Kerry plans to acquire abroad as milk prices rise

Kerry Group is to make significant acquisitions in emerging economies in 2013, and predicts a stronger milk price in global markets.

Kerry plans to acquire abroad as milk prices rise

Challenged by farmers attending Teagasc’s national dairy conference in the Brandon Hotel in Tralee yesterday, Kerry CEO Stan McCarthy also defended the group’s decision to locate its global technology innovation centre in Co Kildare.

Responding to Kerry IFA dairy chairman Ken Jones’s view that milk suppliers felt “let down” by the group’s low milk price in 2012, he defended the group’s milk supplier agreement, which delivers an end-of-year bonus rather than competing on a monthly basis with changing markets.

Pat O’Donoghue, a north Cork supplier to Kerry, said dairy farmers are frustrated by the model of “the 13th month” payment. He challenged Kerry’s claim to being a market leader, and asked for specific months in which the group offered the market-leading price during 2012.

Mr McCarthy said: “We will be taking an annual look at the like-for-like price for milk with the board. We will be trying also to lead the market in any given month, in line with our business model. But we cannot just follow others each month. There is a debate about the distribution of milk price on a like-for-like basis at the end of each year. We are getting to the end of 2012, and we will look at that again with the board within the next month. We will seek to fix it all on an annual basis.”

He said the group’s milk supplier contracts and the location of its innovation centre in Kildare were part of its global growth strategy.

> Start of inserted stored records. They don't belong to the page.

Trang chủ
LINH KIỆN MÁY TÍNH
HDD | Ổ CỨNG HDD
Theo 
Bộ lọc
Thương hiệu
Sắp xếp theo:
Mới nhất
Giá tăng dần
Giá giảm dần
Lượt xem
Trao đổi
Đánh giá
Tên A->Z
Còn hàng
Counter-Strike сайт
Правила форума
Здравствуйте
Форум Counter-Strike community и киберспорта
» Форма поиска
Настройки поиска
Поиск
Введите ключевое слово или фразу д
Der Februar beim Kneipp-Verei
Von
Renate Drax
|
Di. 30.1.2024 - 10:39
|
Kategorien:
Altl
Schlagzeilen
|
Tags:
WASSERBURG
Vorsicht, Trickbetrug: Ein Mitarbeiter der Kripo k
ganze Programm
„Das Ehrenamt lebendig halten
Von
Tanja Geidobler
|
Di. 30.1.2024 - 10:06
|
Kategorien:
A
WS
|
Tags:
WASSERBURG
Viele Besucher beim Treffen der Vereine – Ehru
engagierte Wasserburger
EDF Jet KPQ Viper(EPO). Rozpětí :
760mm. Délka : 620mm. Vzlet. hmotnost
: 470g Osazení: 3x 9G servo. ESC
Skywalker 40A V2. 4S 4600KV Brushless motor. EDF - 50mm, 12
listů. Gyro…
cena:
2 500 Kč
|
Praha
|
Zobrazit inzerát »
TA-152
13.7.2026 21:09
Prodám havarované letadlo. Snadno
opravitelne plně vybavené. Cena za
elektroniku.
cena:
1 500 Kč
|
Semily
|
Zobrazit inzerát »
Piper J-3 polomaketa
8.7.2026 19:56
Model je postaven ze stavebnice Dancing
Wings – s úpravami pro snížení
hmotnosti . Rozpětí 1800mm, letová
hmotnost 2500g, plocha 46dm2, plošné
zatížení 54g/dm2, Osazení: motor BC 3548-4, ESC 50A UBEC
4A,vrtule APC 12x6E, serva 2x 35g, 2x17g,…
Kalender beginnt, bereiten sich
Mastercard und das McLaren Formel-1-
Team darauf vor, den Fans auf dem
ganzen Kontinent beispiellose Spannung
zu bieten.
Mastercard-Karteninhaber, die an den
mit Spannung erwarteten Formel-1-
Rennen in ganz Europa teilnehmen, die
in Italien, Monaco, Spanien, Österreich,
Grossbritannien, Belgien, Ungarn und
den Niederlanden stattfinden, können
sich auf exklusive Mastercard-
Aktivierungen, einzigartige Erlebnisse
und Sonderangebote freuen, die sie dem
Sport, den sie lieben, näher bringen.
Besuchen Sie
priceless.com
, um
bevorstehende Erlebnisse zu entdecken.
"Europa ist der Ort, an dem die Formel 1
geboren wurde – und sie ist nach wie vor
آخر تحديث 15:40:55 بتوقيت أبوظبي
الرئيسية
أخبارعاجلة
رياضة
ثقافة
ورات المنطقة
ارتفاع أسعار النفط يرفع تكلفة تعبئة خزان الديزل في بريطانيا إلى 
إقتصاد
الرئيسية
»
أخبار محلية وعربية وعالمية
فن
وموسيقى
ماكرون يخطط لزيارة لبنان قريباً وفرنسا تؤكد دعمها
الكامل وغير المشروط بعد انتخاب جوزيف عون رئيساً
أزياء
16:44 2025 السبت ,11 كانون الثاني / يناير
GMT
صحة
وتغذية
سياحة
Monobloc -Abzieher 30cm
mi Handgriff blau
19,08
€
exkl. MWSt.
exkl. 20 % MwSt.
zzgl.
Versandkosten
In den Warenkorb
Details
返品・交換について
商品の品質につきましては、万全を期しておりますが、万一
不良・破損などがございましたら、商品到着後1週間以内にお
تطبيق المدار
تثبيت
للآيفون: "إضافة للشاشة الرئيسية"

Mr McCarthy said: “I would have loved to have located the new centre in Kerry, but that was not possible. Kerry is a global operation, and we need to be near an international airport. In all fairness, we also looked at the UK and Holland.

“It took us a while to look at Ireland. Ireland’s image has been tarnished in the last couple of years, but locating here was the right decision taken in the best interests of the business in the long haul.

“In terms of the investment in steel and processing, Kerry Group has always accepted that responsibility. 2009 was not a good year for dairy farmers, neither was 2012. We expect 2013 to be better, and we would never want a situation in which Kerry farmers would disaggregate themselves from Kerry Group.”

He said the group already had capacity for 120% of current processing levels, and that it would make any further investment required above this.

“Milk has become a volatile commodity. In recent years, the milk supply from the southern hemisphere countries and the US has increased significantly. This drove down the price.

“But that has changed again in recent months. We expect the EU milk price to be up 3% and the US price up by 2.5% next year, but I don’t put much store by that. We must look at changing markets in Germany, the UK, and the Netherlands. We expect New Zealand to increase its milk supply output by 4% to 5% next year. The data now is somewhat conflicted.”

Kerry Group’s annual turnover stands at €5.5bn and market capitalisation at €8bn. Ingredients and flavours account for 70% of its global business, with the local Irish and UK markets making up much of the rest.

The group’s nutritional and flavouring businesses enjoyed huge growth in emerging economies in Asia. Because of this, Kerry expects to grow in 2013 via further acquisition in emerging countries.

Kerry’s cheese sales soared in Iran and Russia, while butter trade is growing in most markets. Kerry’s skim milk sales grow by over 13% in the US last year, while whole milk powder growth was encouraging in the Middle East and China. Kerry’s whole milk powder sales in China grew to 277,000 tonnes in 2011 and are likely to exceed 400,000 by the end of 2012.

Several speakers at the conference also welcomed Kerry Group’s commitment to a dual global and domestic growth strategy.

In terms of shareholder returns, Mr McCarthy gave the case study of a farmer with 50 cows over the past 10 years. His 500 co-op shares would have grown to 1,163 shares worth €44,000. He would also have 338 residual co-op shares worth €80,000, and would have gained over €129,000 in total value over the decade.

Yesterday’s conference in Kerry was the first of two days of Teagasc seminars on the post-2015 expansion ambitions of the dairy sector.

A series of dairy experts are giving in-depth analysis on the profit-focused issues facing farmers in making their decisions to expand or to stay at their present size. Teagasc.ie has link to a live webinar for those who wish to follow today’s conference in Mullingar, Co Westmeath.